France, 1987
Note : ★★ 1/2
« Si vous ne m’aimez pas, je peux vous dire que je ne vous aime pas non plus. »
C’est bercé par les sifflements hostiles du public que le réalisateur français Maurice Pialat avait décroché la palme d’or pour son film controversé Sous le soleil de Satan. Le point au-dessus de la tête et les lèvres pincées, Pialat, fidèle à sa réputation de colérique, avait alors lancé la phrase culte du 40e Festival de Cannes : « Si vous ne m’aimez pas, je peux vous dire que je ne vous aime pas non plus. »

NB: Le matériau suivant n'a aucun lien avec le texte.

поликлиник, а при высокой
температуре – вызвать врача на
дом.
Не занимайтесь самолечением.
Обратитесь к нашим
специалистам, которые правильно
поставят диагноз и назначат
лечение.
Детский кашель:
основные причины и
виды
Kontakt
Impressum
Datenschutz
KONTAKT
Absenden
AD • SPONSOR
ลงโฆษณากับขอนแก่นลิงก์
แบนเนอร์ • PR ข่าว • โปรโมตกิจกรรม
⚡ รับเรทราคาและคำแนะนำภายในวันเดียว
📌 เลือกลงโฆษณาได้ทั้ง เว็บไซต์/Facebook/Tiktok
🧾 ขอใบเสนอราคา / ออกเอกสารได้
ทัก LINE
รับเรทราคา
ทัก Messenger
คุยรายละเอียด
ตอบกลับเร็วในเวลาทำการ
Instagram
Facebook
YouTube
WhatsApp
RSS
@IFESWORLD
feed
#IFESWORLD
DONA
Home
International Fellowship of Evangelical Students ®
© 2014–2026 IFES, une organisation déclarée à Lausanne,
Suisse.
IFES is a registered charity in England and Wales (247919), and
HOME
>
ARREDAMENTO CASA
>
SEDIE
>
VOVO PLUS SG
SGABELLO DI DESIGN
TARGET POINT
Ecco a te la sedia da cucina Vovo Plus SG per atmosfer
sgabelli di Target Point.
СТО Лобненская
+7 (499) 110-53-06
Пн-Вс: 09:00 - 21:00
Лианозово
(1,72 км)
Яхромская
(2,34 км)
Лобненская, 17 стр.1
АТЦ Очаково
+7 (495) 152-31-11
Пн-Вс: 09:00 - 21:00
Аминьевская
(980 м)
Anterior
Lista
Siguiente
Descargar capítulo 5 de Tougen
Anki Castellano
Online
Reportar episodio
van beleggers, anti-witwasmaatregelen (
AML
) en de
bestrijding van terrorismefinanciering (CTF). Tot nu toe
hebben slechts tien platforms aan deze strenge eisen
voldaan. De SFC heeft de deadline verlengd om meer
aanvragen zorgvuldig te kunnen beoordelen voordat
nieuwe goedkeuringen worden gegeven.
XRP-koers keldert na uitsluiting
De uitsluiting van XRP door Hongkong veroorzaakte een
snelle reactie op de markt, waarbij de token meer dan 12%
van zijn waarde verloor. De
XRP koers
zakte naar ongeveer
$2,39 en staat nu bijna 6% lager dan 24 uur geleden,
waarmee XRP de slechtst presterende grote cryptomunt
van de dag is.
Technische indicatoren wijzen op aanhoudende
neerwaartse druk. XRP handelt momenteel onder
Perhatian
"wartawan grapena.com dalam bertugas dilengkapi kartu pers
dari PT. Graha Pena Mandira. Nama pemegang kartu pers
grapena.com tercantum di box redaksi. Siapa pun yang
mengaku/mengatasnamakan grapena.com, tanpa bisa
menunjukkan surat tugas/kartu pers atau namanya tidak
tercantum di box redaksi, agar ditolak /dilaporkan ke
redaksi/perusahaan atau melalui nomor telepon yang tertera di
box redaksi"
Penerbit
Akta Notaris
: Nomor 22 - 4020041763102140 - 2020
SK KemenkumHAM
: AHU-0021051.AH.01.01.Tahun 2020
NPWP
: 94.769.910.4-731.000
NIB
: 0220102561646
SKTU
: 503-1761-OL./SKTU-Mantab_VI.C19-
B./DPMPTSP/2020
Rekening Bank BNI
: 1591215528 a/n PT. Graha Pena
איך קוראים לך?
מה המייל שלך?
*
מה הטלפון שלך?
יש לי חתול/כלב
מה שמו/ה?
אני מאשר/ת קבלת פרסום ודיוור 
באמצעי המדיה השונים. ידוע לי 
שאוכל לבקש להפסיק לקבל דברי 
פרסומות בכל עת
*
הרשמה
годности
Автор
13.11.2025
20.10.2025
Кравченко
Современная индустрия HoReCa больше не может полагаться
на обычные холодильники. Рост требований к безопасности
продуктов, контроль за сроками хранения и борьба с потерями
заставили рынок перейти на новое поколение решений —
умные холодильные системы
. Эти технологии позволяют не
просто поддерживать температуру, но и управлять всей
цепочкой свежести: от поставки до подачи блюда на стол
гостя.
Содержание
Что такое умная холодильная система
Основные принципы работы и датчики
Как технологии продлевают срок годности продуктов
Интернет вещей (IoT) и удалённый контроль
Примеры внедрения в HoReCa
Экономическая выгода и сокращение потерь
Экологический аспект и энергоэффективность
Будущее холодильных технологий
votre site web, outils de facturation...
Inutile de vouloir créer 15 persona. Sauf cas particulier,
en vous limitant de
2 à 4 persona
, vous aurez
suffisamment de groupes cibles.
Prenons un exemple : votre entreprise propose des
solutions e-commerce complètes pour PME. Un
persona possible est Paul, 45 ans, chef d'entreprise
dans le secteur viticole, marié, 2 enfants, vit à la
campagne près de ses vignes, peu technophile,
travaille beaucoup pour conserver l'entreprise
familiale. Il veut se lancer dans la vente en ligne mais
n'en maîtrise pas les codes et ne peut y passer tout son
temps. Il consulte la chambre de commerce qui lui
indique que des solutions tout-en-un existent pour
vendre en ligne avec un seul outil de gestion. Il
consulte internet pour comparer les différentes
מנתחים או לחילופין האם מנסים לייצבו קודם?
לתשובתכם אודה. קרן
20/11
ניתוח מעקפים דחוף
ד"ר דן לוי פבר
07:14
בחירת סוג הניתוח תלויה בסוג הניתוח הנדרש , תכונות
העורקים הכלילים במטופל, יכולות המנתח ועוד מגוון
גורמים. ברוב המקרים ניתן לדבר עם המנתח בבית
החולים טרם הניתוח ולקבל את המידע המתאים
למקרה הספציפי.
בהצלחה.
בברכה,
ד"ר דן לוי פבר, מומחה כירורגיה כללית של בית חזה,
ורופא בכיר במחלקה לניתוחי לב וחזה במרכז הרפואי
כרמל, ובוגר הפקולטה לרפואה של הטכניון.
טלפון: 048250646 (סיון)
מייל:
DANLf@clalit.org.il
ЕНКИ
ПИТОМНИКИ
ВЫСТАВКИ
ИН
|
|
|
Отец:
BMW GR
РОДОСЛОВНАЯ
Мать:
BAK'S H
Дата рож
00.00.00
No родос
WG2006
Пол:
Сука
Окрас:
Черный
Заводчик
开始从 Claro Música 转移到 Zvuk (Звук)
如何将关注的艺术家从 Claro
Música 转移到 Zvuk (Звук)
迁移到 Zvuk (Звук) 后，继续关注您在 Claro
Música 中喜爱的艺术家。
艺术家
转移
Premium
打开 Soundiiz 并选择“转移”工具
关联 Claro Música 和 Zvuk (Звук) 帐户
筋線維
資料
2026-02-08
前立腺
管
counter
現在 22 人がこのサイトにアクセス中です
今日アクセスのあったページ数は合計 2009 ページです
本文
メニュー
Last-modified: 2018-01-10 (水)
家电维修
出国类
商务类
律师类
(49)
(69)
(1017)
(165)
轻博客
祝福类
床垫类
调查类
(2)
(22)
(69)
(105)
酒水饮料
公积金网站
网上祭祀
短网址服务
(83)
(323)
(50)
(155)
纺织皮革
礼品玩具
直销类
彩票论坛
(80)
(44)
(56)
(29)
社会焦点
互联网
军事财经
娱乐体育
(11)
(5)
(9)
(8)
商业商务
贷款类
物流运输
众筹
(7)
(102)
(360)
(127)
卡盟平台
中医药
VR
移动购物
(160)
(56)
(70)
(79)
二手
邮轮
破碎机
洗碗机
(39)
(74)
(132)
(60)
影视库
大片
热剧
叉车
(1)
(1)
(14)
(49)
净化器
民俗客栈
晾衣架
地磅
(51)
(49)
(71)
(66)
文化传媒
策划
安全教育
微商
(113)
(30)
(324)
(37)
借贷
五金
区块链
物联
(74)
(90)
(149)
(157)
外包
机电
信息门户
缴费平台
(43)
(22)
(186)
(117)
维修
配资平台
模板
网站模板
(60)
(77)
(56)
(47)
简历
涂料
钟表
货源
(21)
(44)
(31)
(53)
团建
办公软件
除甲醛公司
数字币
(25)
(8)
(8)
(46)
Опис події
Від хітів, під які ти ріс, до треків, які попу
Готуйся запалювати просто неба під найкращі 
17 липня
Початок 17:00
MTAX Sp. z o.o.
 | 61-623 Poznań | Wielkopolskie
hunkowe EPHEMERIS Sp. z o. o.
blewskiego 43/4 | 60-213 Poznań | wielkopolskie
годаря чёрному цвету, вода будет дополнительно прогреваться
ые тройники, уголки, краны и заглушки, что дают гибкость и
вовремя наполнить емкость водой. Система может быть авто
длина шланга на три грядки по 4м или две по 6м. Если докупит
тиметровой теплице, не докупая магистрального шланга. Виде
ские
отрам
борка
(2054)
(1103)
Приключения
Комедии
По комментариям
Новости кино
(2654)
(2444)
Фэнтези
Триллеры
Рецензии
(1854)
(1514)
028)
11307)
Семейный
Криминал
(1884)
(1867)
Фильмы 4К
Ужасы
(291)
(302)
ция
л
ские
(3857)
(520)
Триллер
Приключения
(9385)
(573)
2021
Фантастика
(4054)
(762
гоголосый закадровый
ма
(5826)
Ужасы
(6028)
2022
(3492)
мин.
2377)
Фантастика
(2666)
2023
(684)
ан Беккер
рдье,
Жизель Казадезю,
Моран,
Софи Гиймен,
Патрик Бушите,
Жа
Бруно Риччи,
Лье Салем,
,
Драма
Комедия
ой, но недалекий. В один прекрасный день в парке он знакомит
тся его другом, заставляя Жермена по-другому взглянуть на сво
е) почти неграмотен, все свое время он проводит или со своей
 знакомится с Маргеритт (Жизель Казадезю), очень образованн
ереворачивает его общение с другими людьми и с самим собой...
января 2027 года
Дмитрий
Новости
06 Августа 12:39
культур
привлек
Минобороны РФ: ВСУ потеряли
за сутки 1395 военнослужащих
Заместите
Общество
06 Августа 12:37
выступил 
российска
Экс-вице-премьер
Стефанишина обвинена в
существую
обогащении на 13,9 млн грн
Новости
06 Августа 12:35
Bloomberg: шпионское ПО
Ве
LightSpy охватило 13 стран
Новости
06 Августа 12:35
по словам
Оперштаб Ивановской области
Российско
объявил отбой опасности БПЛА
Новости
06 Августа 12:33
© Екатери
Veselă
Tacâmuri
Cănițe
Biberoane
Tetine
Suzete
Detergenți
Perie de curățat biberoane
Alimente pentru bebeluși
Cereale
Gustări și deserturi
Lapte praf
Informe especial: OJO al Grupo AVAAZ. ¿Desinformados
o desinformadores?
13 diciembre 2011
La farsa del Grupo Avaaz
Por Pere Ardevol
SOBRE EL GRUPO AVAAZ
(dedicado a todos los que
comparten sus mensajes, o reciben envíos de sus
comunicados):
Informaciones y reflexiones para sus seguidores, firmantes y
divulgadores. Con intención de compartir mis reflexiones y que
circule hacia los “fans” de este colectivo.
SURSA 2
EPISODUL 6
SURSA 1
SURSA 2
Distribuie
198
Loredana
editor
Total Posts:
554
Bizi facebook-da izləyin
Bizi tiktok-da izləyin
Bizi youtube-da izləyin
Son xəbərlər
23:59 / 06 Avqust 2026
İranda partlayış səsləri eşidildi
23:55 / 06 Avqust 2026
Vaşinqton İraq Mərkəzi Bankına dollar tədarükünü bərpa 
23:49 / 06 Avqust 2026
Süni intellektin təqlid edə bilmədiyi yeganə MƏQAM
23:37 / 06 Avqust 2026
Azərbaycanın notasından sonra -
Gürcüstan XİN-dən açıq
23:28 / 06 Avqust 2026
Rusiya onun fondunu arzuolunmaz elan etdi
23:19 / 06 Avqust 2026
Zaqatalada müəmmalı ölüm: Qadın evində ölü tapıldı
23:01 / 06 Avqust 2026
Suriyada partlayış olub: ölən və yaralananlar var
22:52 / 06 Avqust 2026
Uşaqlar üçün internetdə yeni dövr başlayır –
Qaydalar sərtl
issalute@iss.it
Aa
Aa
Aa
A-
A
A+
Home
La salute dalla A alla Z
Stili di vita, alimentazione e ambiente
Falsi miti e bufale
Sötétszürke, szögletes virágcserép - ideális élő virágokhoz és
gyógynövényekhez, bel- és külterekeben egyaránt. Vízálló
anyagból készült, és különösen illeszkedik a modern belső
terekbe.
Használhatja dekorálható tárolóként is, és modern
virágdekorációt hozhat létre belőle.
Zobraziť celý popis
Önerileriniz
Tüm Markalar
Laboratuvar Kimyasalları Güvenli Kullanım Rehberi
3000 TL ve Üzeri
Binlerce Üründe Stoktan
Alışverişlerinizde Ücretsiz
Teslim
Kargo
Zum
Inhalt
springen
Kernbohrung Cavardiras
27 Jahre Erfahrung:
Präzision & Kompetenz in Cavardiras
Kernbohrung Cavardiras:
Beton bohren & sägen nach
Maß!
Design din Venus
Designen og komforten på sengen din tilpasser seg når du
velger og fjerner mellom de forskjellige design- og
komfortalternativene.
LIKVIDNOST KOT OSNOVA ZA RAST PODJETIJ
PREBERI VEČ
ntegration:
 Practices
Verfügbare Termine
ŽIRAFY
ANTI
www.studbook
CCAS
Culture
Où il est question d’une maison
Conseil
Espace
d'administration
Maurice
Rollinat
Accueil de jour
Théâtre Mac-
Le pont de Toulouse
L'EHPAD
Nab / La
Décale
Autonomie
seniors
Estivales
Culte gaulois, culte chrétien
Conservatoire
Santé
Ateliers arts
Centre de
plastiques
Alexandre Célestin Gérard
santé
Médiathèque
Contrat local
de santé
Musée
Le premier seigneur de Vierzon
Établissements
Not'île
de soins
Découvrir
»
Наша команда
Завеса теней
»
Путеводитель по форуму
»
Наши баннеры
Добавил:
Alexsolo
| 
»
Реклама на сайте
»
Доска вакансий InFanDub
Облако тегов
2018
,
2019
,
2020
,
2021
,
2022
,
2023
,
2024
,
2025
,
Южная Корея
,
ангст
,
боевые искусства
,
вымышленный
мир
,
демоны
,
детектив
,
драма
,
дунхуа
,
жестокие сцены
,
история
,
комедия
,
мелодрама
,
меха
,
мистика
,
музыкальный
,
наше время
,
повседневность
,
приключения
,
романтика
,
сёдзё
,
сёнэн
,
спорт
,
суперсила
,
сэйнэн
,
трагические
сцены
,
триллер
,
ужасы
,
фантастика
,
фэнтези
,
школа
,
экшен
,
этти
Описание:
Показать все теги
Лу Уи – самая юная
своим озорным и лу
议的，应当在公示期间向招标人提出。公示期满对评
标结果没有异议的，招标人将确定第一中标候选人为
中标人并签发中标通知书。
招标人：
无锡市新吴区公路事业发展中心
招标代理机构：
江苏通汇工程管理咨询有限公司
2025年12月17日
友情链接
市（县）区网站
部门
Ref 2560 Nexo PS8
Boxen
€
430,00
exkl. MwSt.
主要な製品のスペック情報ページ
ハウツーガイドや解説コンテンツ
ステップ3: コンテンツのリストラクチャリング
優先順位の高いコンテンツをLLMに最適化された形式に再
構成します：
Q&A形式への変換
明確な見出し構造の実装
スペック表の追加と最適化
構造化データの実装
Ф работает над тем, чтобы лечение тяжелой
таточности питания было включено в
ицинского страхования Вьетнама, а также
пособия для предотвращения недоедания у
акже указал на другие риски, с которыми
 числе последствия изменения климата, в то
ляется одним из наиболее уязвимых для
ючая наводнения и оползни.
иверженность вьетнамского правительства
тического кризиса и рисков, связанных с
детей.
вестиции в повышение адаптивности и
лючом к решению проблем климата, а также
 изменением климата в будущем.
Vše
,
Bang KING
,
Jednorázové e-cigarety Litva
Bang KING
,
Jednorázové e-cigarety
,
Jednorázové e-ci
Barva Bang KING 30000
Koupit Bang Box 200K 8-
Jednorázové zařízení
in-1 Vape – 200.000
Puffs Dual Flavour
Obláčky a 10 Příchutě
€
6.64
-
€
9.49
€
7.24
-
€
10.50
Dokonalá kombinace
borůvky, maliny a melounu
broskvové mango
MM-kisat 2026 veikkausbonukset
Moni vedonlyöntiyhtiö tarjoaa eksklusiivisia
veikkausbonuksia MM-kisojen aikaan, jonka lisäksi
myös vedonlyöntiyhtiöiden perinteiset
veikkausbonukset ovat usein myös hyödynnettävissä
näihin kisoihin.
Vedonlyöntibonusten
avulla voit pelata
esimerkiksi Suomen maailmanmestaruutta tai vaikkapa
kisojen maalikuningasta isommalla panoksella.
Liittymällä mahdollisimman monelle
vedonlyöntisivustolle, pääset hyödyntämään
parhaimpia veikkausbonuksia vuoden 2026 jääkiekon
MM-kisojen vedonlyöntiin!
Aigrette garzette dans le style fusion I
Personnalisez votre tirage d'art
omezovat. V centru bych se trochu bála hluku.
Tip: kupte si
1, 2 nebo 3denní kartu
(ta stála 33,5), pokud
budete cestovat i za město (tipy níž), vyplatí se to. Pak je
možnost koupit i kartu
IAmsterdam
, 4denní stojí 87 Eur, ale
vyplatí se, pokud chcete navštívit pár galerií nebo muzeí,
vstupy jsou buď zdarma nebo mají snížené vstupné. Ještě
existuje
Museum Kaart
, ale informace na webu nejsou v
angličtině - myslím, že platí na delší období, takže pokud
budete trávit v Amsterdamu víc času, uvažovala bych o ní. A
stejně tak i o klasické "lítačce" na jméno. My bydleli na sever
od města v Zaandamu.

Considérant 1987 comme une année fertile en termes de productions cinématographiques, ce film chahuté s’était mérité la désapprobation de l’assemblée et le dédain de la critique. Le public aurait préféré voir Les ailes du désir de Wim Wenders (on en parle ici) ou encore Les yeux noirs de Nikita Mikhalkov l’emporter. N’oublions pas que la France attendait une palme d’or depuis Un homme et une femme de Claude Lelouch qui avait mérité la récompense 21 années plus tôt. Pialat justifiait la polémique en toute simplicité avec l’ardeur qu’on lui reconnaît : « Les Français n’aiment pas gagner et j’ai gagné c’est tout ». Ainsi, c’est un film sur la descente aux enfers d’un abbé puritain qui aura su charmer à l’unanimité le jury.
Croque la pomme
Sous le soleil de Satan est l’adaptation filmique remarquablement ténébreuse du roman homonyme de l’écrivain Georges Bernanos paru en 1926. Détaché de son casting usuel de dur à cuire, Gérard Depardieu interprète le fiévreux Donissan, un curé de campagne qui croise sur son chemin Germaine Malorthy, dite Mouchette (Sandrine Bonnet). Cette dernière évoque un symbole cliché du péché — une femme fatale candide et excentrique de 16 ans — qui ressent le besoin de se confesser à qui voudra bien l’entendre pour assainir sa jeune conscience. L’abbé tombe dangereusement amoureux de Mouchette : voilà le prélude élémentaire d’une relation aussi bien fallacieuse qu’insolite.
Cette rencontre fortuite qui prend place dans l’Artois magnifique de 1926 aspire sensiblement à mettre en lumière la conflictualité affligeante entre émotions humaines et devoirs religieux. Ne sachant plus vers quelle entité divine se tourner , Donissan réalise que les seules manifestations tangibles qui lui ont été révélées efficaces étaient celles de Satan. Ses pensées blasphématoires font de lui un martyr qui ne peut être délivré que par le diable lui-même. Il est difficile toutefois de ressentir une compassion pour le personnage principal qui respire une détresse insipide et si peu attendrissante, et ce malgré toutes les mortifications par flagellation qu’il s’inflige.
Un pacte avec Pialat
Bien que la thématique de l’église soit très féconde au cinéma, Sous le soleil de Satan laisse le spectateur sur sa faim en lui proposant la lutte traditionnelle du bien contre le mal, puis mise sur le talent de ses acteurs pour piquer la sollicitude. Néanmoins, la brillance de Sandrine Bonnet et de Gérard Depardieu parvient difficilement à transcender la monotonie assommante des dialogues.
Si le synopsis ne vous inspire pas, ce seront les paysages parfaitement cadrés du nord de la campagne française qui sauront peut-être vous convaincre. Un grand nombre de critiques ont craché sur l’entièreté de ce film le qualifiant en tout point de prétentieux. Il est pourtant impossible de nier la qualité esthétique de chacune des images qui compose le final cut. Les scènes captées à l’extérieur, particulièrement la nuit, sont nappées d’une brume colorée si envoûtante qu’elles font oublier la trame narrative narcotique. Écouter ce film est un peu comme signer un pacte décevant de 93 minutes avec Maurice Pialat : bien rapidement, le regret d’avoir investi un peu de temps s’installe, mais on reste pour la beauté des images, enfin la seule véritable satisfaction est celle d’être passé au travers d’un classique. Cela dit, Sous le soleil de Satan ne provoque pas d’expérience cathartique. On en sort inchangé.
Défendu fermement par certains, méprisé par d’autres, c’est un film intransigeant à l’image de son réalisateur qui mérite d’être revisité si ce n’est que pour débattre entre amis de sa pertinence.